Com Janaína Pascoal, há essa seletividade na abordagem, o que perigoso em dois aspectos. Primeiro, por aprofundar essas atribuições criminosas de desnivelamento de gênero (já que o rebaixamento da mulher, a sua objetificação, a sua caracterização como estúpida ou louca sempre vêm acompanhadas de violência física e morte [a perversão do simbólico intensifica o desprezo da vida, né]). Segundo, por se deixar de abordar criticamente um discurso versado por esse marketing que você desvela no texto e que nos impossibilita de lidarmos criticamente com algo, que é muito perigoso, a desconsideração de critérios nessa panaceia política e a validação do vale tudo para derrubar o adversário. O discurso de Janaína Paschoal nos mostra como não há da parte dela o menor interesse nos critérios jurídicos indispensáveis a tipificação do impeachment, nos mostra como tudo é meramente político partidário.
Sempre nessas discussões, fica a pergunta: qual o interesse em deslocar do discurso ao personalismo de gênero quando o assunto é mulher na política? Se com Dilma e Marina foi para afundá-las, aqueles mesmo que agora têm Janaína Paschoal como aliada o fazem, mas por outros motivos. Por que de se querer que muitos pontos passem desapercebidos?

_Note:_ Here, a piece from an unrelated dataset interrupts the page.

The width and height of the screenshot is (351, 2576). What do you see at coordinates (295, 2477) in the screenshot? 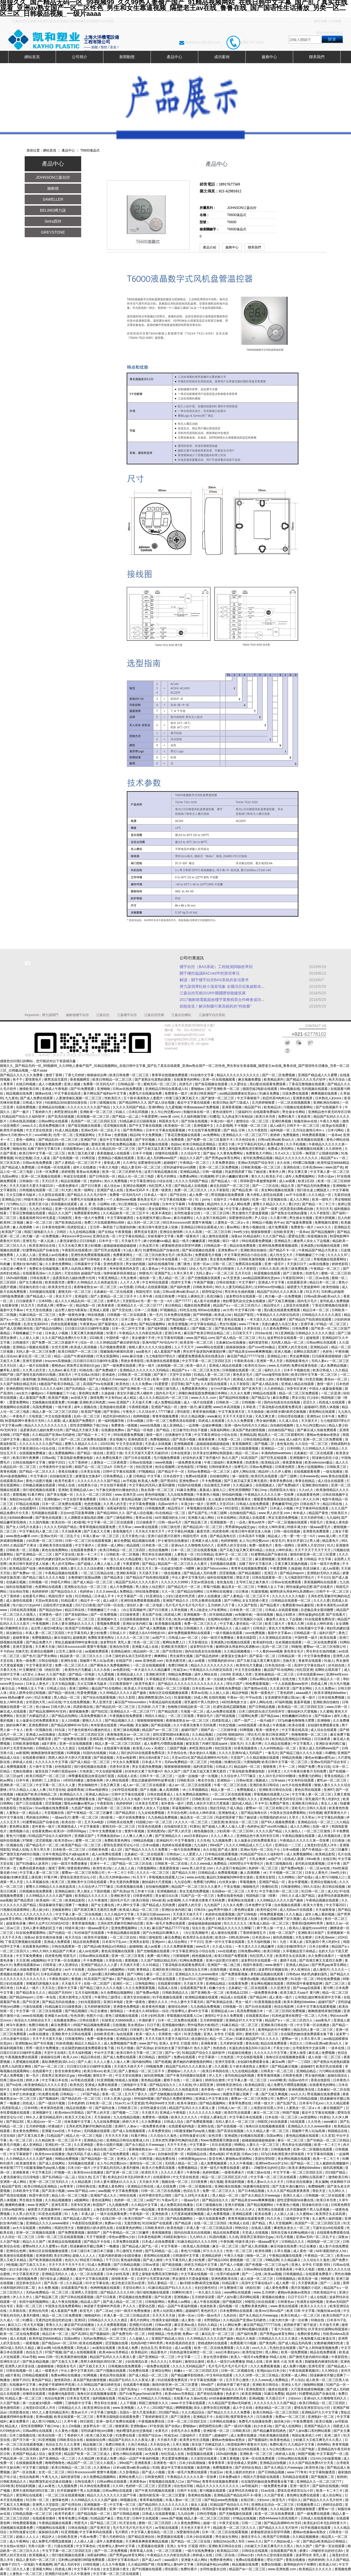 I see `无码精品在线观看` at bounding box center [295, 2477].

Questões a serem pensadas, sem dúvida. E temos que acrescentar que vivemos tempos em que a destruição de reputações, o xingamento e a desqualificação tomaram o lugar do debate de ideias. No caso das mulheres, isso adquire contornos inacreditáveis.
Excelente comentário, lamentável a ignorância política de muitos brasileiros que não entendem e nem querem conhecer a história .
Caríssima Márcia, sempre que posso, leio os textos desta página. Dos muitos livros da Mary Del Priori, li e recomendo vários, especialmente os últimos que tratam da família imperial. Todavia, neste momento, me incomoda muito o seu texto, naquilo que – a meu ver – tenta deslocar a loucura de Janaína Paschoal (sim, eu, assim como um monte de gente, considero mesmo coisa de louca) com a atuação política e exercício de poder de outras mulheres. Quando tanta gente a chama de louca, o faz não pelo fato de ser mulher, mas pela própria postura e fala! Ora, o que é aquilo?! A mim, me parece loucura mesmo! E não podemos comparar a “loucura” dela com a ação de outras mulheres, a exemplo de D. Maria I, Carlota Joaquina ou Leopodina.
Oi, Paulo. Vamos ser sinceros: quantos homens – nessa linha religiosa-política – usam esse mesmo tipo de retórica? Seria interessante debatermos as ideias colocadas por ela e não fazermos especulações sobre sua sanidade mental – afinal, boa parte de quem a chamou de “louca” não tem condições técnicas de avaliar a condição mental de ninguém. Não sou psiquiatra, mas não vejo loucura na fala de Janaína, mas exploração de uma retórica que tem grande penetração na sociedade brasileira – gostemos ou não. Não estou comparando figuras históricas (será que alguém se lembrará dessa moça no futuro? Só o tempo dirá), mas colocando uma questão importante quando falamos da participação feminina na política. Obrigada pelo seu comentário.